- [WHAT YOU SHOULD DO]: Write out the stretch of lines below that begins at the line with "正如央行金融科技委员会在《金融科技发展规划" and ends at the line with "05 56 51 30 95", including both, exactly as given and nothing more.

- [MATERIAL TO PROCESS]:
● ● ● ● ●

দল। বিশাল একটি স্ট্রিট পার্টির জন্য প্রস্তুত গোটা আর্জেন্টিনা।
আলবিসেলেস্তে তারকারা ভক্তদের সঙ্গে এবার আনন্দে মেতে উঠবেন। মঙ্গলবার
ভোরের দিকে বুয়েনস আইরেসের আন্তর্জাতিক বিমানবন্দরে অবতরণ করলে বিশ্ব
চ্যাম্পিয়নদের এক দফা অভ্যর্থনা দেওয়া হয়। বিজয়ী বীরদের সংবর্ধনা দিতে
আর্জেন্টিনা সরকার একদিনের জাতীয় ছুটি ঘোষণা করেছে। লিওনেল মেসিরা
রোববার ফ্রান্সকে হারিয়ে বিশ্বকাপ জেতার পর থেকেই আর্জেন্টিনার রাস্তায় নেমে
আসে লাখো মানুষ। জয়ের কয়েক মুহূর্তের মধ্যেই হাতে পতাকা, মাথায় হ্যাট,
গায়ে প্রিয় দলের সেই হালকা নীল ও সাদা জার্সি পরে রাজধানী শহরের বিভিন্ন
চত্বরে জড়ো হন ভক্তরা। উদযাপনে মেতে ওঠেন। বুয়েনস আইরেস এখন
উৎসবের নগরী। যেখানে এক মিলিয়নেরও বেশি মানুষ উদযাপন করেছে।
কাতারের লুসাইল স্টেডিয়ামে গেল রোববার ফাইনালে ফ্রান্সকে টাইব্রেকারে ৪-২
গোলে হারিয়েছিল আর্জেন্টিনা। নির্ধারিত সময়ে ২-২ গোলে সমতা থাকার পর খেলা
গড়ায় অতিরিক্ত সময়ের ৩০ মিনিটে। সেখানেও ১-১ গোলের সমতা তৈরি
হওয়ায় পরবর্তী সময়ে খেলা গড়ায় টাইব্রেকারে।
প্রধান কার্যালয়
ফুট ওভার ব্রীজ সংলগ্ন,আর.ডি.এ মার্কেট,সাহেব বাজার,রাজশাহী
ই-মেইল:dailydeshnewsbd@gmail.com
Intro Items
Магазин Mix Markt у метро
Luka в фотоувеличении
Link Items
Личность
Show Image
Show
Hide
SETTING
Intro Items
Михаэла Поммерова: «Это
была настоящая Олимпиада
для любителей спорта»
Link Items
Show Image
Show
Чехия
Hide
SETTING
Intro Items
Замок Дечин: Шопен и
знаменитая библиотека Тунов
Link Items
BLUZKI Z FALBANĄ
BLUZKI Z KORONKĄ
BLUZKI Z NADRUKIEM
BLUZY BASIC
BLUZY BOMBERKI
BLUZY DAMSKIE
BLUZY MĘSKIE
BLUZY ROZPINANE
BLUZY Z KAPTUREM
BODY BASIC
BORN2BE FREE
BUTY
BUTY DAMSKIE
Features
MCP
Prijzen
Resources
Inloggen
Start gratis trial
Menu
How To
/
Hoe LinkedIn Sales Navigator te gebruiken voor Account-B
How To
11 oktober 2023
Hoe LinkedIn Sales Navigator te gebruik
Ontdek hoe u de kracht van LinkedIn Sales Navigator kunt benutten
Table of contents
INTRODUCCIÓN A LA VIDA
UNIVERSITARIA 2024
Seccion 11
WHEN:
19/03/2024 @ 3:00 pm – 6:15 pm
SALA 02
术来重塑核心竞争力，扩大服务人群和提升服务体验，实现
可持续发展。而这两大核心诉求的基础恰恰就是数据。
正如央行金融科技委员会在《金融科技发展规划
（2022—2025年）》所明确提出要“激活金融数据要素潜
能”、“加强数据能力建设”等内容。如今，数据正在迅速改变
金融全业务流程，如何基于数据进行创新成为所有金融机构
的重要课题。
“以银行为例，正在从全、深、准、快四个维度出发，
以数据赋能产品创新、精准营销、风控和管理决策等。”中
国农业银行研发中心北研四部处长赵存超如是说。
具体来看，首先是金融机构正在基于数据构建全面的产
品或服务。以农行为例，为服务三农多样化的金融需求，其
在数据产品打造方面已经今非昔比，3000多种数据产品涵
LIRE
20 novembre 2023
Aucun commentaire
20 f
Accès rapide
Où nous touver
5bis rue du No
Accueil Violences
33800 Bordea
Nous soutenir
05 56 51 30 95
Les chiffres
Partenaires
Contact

● ● ● ● ●

- [OUTPUT]:
正如央行金融科技委员会在《金融科技发展规划
（2022—2025年）》所明确提出要“激活金融数据要素潜
能”、“加强数据能力建设”等内容。如今，数据正在迅速改变
金融全业务流程，如何基于数据进行创新成为所有金融机构
的重要课题。
“以银行为例，正在从全、深、准、快四个维度出发，
以数据赋能产品创新、精准营销、风控和管理决策等。”中
国农业银行研发中心北研四部处长赵存超如是说。
具体来看，首先是金融机构正在基于数据构建全面的产
品或服务。以农行为例，为服务三农多样化的金融需求，其
在数据产品打造方面已经今非昔比，3000多种数据产品涵
LIRE
20 novembre 2023
Aucun commentaire
20 f
Accès rapide
Où nous touver
5bis rue du No
Accueil Violences
33800 Bordea
Nous soutenir
05 56 51 30 95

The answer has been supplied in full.